▶ _ACTIVITY_
Reproduce exactly the lines from the start of the records through the line containing "Перечень решений Думы и комитетов по в", both included. Leave the pictures out.

▶ _RECORD EXCERPTS_
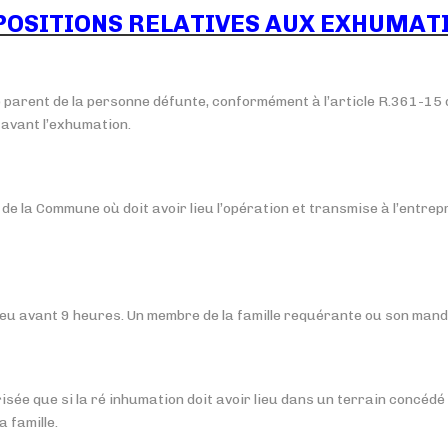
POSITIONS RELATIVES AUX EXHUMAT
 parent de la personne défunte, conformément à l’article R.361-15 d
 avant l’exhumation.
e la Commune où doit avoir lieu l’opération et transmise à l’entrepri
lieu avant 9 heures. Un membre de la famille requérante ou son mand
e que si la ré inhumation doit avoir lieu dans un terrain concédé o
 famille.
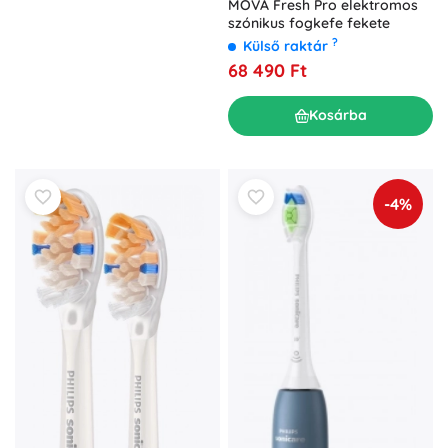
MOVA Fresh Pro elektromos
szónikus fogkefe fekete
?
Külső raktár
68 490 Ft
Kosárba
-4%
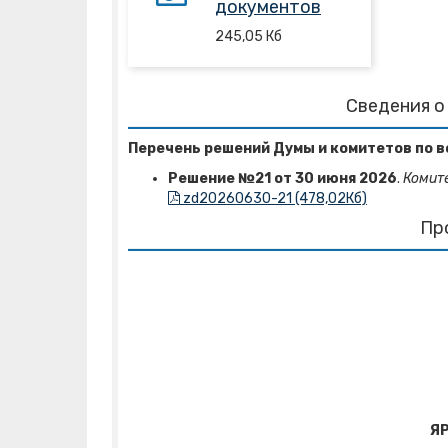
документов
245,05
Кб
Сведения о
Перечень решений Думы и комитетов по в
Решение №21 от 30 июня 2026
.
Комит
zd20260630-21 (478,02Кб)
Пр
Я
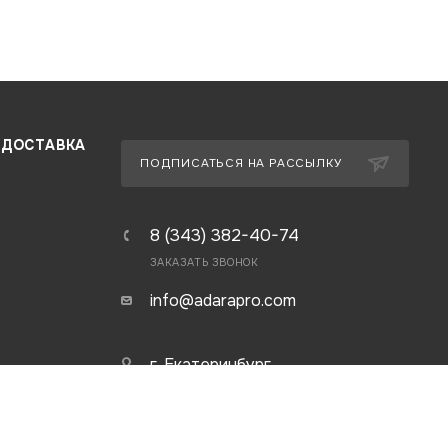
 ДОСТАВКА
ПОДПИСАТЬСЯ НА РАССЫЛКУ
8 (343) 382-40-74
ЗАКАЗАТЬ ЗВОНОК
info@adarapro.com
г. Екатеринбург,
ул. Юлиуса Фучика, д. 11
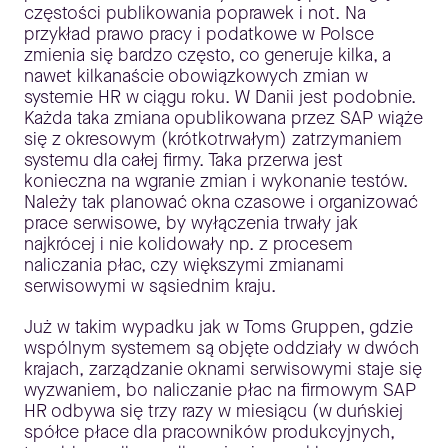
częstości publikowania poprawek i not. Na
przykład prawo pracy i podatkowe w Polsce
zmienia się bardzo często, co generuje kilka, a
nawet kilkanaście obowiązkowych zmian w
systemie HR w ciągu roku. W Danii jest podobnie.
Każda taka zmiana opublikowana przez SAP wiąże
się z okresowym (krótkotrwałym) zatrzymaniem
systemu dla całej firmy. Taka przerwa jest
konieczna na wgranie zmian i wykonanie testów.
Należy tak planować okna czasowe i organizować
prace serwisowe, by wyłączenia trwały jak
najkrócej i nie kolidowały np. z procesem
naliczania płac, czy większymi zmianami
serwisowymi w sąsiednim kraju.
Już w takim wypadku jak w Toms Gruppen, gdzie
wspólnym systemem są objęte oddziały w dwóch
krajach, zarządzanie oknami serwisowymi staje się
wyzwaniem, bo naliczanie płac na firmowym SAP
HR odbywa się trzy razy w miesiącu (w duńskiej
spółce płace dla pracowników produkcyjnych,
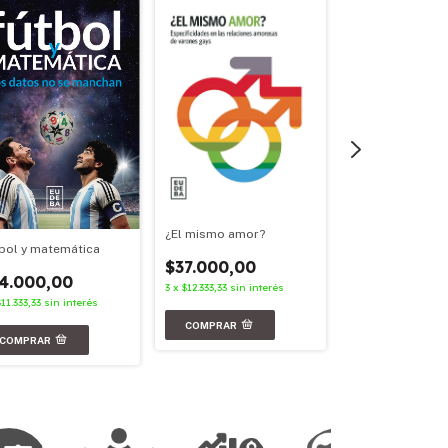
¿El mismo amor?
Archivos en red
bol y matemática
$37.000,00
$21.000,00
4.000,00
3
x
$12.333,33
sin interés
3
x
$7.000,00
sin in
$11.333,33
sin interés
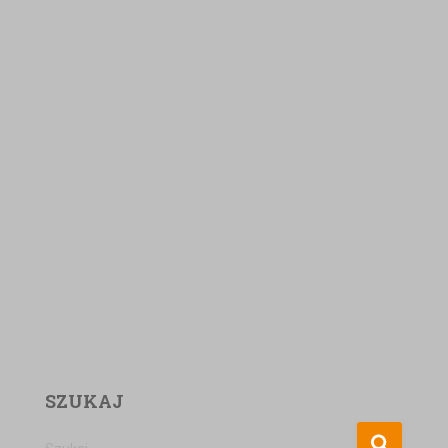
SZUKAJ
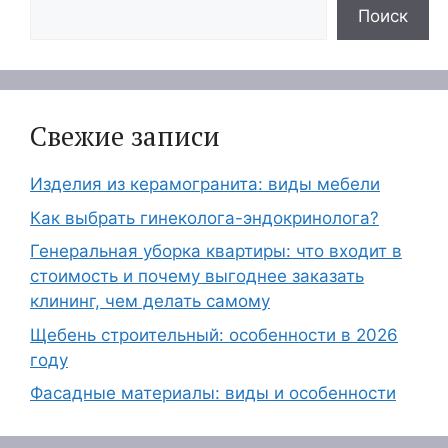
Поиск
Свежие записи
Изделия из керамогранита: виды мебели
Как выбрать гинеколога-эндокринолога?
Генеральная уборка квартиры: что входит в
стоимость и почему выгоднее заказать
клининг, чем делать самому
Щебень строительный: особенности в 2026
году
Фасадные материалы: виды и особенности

▶ _ANSWER_
POSITIONS RELATIVES AUX EXHUMAT
 parent de la personne défunte, conformément à l’article R.361-15 d
 avant l’exhumation.
e la Commune où doit avoir lieu l’opération et transmise à l’entrepri
lieu avant 9 heures. Un membre de la famille requérante ou son mand
e que si la ré inhumation doit avoir lieu dans un terrain concédé o
 famille.
MOVA Fresh Pro elektromos
szónikus fogkefe fekete
?
Külső raktár
68 490 Ft
Kosárba
-4%
документов
245,05
Кб
Сведения о
Перечень решений Думы и комитетов по в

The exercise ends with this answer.